Seine einzige Leidenschaft war das Sammeln von Büchern. Seine Bücherei bestand aus dreißigtausend, nach anderen Angaben aus sechzigtausend Bänden; welcher der beiden Angaben man auch Glauben schenkt, es bleibt eine für damalige Zeiten unerhört hohe Ziffer. Tinius war ein Bibliophile im wahrsten Sinne des Wortes und liebte seine Bücher ihres Inhalts wegen. Er las sie alle und schrieb auch selbst eine Menge theologischer Abhandlungen. Für eine derart große Büchersammlung reichten die geringen Einnahmen eines Lehrers und Seelsorgers freilich nicht aus; selbst die geringen Summen, die ihm die Ehefrauen bei seiner zweimaligen Verehelichung ins Haus brachten, erwiesen sich als ungenügend. Tinius ließ sich in Bücherspekulationen ein, kaufte ganze Bibliotheken sowie Nachlässe auf und verkaufte die Duplikate weiter. Er unterhielt Verbindungen mit den Sammlern ganz Europas und hatte auch in Amerika Geschäftsfreunde. Auf diese Weise gelang es ihm, seine riesige Bibliothek zusammenzutragen, aber er geriet trotzdem häufig in schwierige Situationen, denn er konnte der Versuchung nicht widerstehen, sich Büchersammlungen, die zur Versteigerung gelangen sollten, im voraus zu sichern, auch wenn er den Verkaufspreis bis zum festgesetzten Termin nicht auftreiben konnte.

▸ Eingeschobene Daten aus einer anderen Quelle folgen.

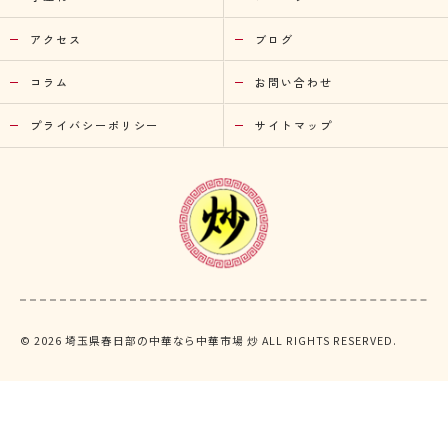
アクセス
ブログ
コラム
お問い合わせ
プライバシーポリシー
サイトマップ
© 2026 埼玉県春日部の中華なら中華市場 炒 ALL RIGHTS RESERVED.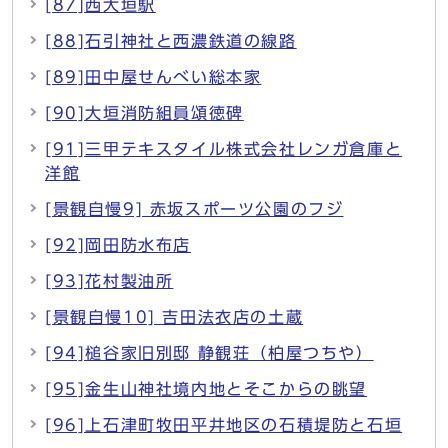
[87]西大垣駅
[88]石引神社と西濃鉄道の線路
[89]田中屋せんべい総本家
[90]大垣消防組員頌徳碑
[91]三甲テキスタイル株式会社レンガ倉庫と
洋館
[景観自慢9] 赤坂スポーツ公園のフジ
[92]岡田防水布店
[93]花村製油所
[景観自慢10] 吉田法衣店の土蔵
[94]槌谷家旧別邸 静観荘（柏屋つちや）
[95]金生山神社境内地とそこからの眺望
[96]上石津町牧田平井地区の石積堤防と石垣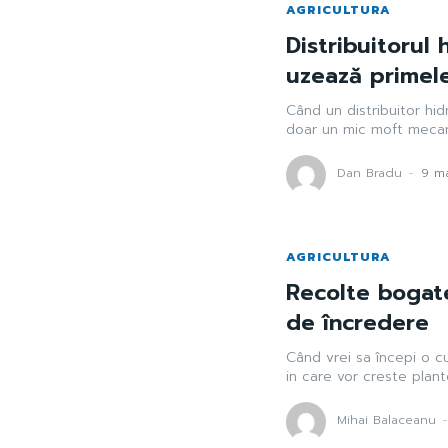
AGRICULTURA
Distribuitorul 
uzează primel
Când un distribuitor hid
doar un mic moft mecan
Dan Bradu
-
9 m
AGRICULTURA
Recolte bogate
de încredere
Când vrei sa începi o c
in care vor creste plante
Mihai Balaceanu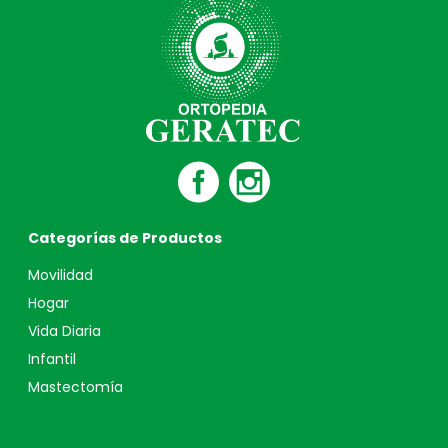
Categorías de Productos
Movilidad
Hogar
Vida Diaria
Infantil
Mastectomía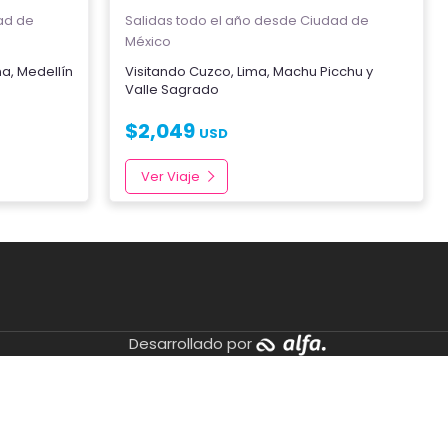
ad de
Salidas todo el año
desde Ciudad de
México
na
,
Medellín
Visitando
Cuzco
,
Lima
,
Machu Picchu
y
Valle Sagrado
$
2,049
USD
Ver Viaje
Desarrollado por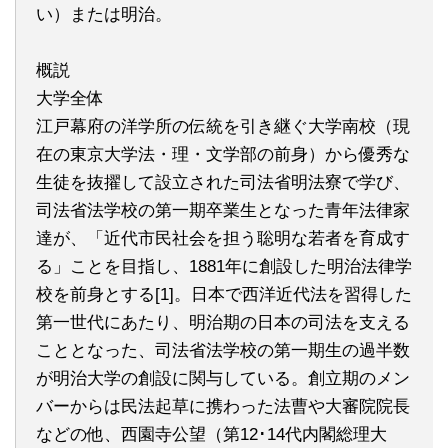
い）または明治。
概説
大学全体
江戸幕府の洋学所の伝統を引き継ぐ大学南校（現
在の東京大学法・理・文学部の前身）から優秀な
生徒を抜擢して設立された司法省明法寮で学び、
司法省法学校の第一期卒業生となった青年法律家
達が、「近代市民社会を担う聡明な若者を育成す
る」ことを目指し、1881年に創設した明治法律学
校を前身とする[1]。日本で西洋近代法を習得した
第一世代にあたり、明治期の日本の司法を支える
こととなった、司法省法学校の第一期生の過半数
が明治大学の創設に関与している。創立期のメン
バーからは民法起草に携わった法曹や大審院院長
などの他、西園寺公望（第12･14代内閣総理大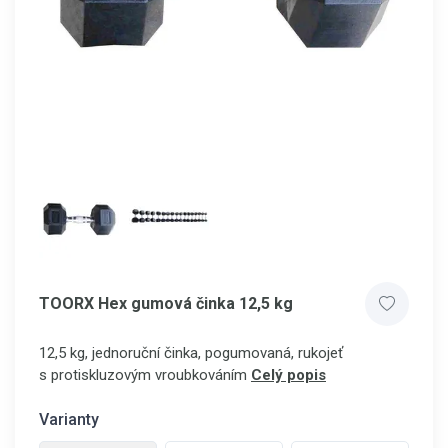
TOORX Hex gumová činka 12,5 kg
12,5 kg, jednoruční činka, pogumovaná, rukojeť
s protiskluzovým vroubkováním
Celý popis
Varianty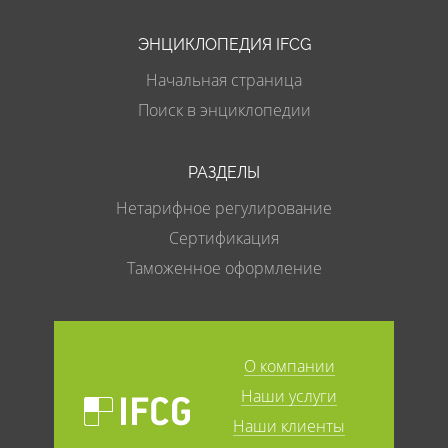
ЭНЦИКЛОПЕДИЯ IFCG
Начальная страница
Поиск в энциклопедии
РАЗДЕЛЫ
Нетарифное регулирование
Сертификация
Таможенное оформление
О компании
Наши услуги
Наши клиенты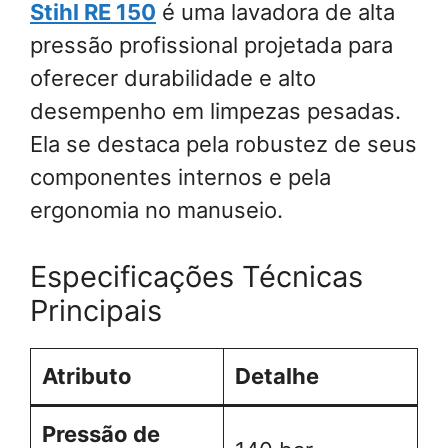
Stihl RE 150
é uma lavadora de alta
pressão profissional projetada para
oferecer durabilidade e alto
desempenho em limpezas pesadas.
Ela se destaca pela robustez de seus
componentes internos e pela
ergonomia no manuseio.
Especificações Técnicas
Principais
Atributo
Detalhe
Pressão de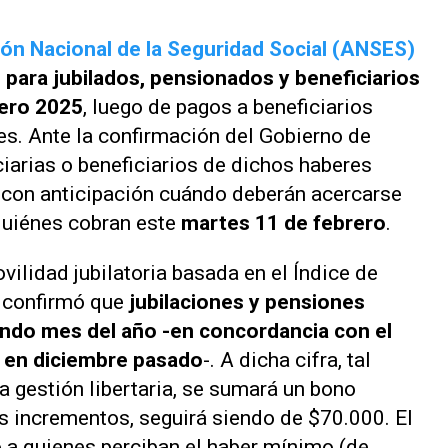
ón Nacional de la Seguridad Social
(ANSES)
 para jubilados, pensionados y beneficiarios
rero 2025
, luego de pagos a beneficiarios
es. Ante la confirmación del Gobierno de
ciarias o beneficiarios de dichos haberes
 con anticipación cuándo deberán acercarse
quiénes cobran este
martes 11 de febrero
.
ilidad jubilatoria basada en el Índice de
e confirmó que
jubilaciones y pensiones
ndo mes del año -en concordancia con el
 en diciembre pasado
-. A dicha cifra, tal
a gestión libertaria, se sumará un bono
os incrementos, seguirá siendo de $70.000. El
 a quienes perciban el haber mínimo (de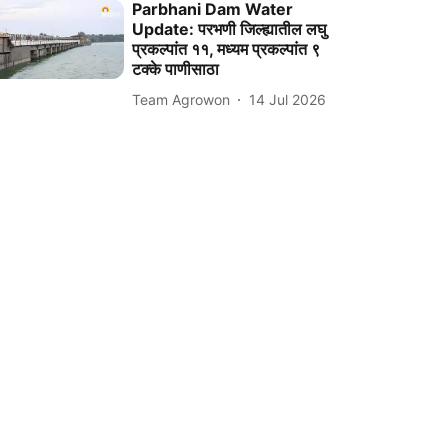
Parbhani Dam Water
Update: परभणी जिल्ह्यातील लघु
प्रकल्पांत ११, मध्यम प्रकल्पांत ९
टक्के पाणीसाठा
Team Agrowon
14 Jul 2026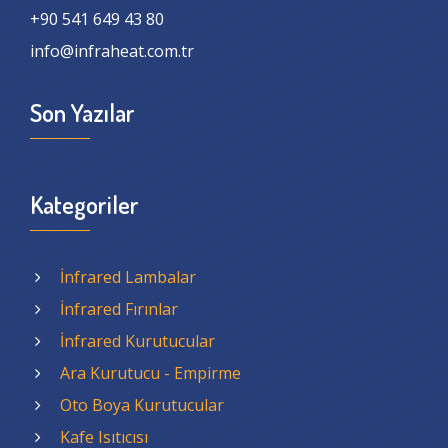
+90 541 649 43 80
info@infraheat.com.tr
Son Yazılar
Kategoriler
İnfrared Lambalar
İnfrared Fırınlar
İnfrared Kurutucular
Ara Kurutucu - Empirme
Oto Boya Kurutucular
Kafe Isıtıcısı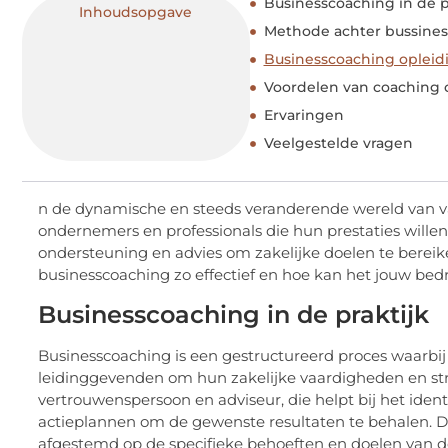
Businesscoaching in de p
Inhoudsopgave
Methode achter bussine
Businesscoaching opleid
Voordelen van coaching o
Ervaringen
Veelgestelde vragen
n de dynamische en steeds veranderende wereld van v
ondernemers en professionals die hun prestaties willen
ondersteuning en advies om zakelijke doelen te berei
businesscoaching zo effectief en hoe kan het jouw bedr
Businesscoaching in de praktijk
Businesscoaching is een gestructureerd proces waarb
leidinggevenden om hun zakelijke vaardigheden en str
vertrouwenspersoon en adviseur, die helpt bij het iden
actieplannen om de gewenste resultaten te behalen. Dez
afgestemd op de specifieke behoeften en doelen van de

Nun geschah es, daß ein alter Leipziger Kaufmann namens Schmidt am Vormittag des 28.Januar 1812 blutüberströmt in seiner Wohnung aufgefunden wurde. Als der Alte zu sich kam, erzählte er, daß ihn ein etwa vierzigjähriger Fremder mit dem Aussehen eines ländlichen Seelsorgers aufgesucht hatte. Der Mann wollte Obligationen der Stadt Leipzig erstehen, und der Kaufmann legte ihm auch ein Hundert-Taler-Wertpapier vor. - Doch dann verlor er das Bewußtsein und konnte sich an nichts mehr erinnern. Die Untersuchung ergab, daß der Kopf des alten Schmidt Spuren von Wunden aufwies, die durch Schläge mit einem mit großer Kraft geführten schweren Gegenstand verursacht worden waren. Und aus der Schublade seines Schreibtisches fehlten 11 Stück Obligationen der Stadt Leipzig im Wert von 3000 Talern. Die Behörden schickten sogleich Leute aus, die von Bank zu Bank eilten, um die Einlösung der Wertpapiere zu verhindern, aber sie kamen schon zu spät. Ein zirka vierzigjähriger Mann, der aussah wie ein Landpfarrer, hatte bei der einen Bank die Obligationen zum Tageskurs in Goldmünzen eingewechselt. Bald darauf starb der bejahrte Kaufmann an seinen Wunden, und die Untersuchung gelangte, wie man zu sagen pflegt, an einem "toten Punkt" an. Der Täter war und blieb verschwunden.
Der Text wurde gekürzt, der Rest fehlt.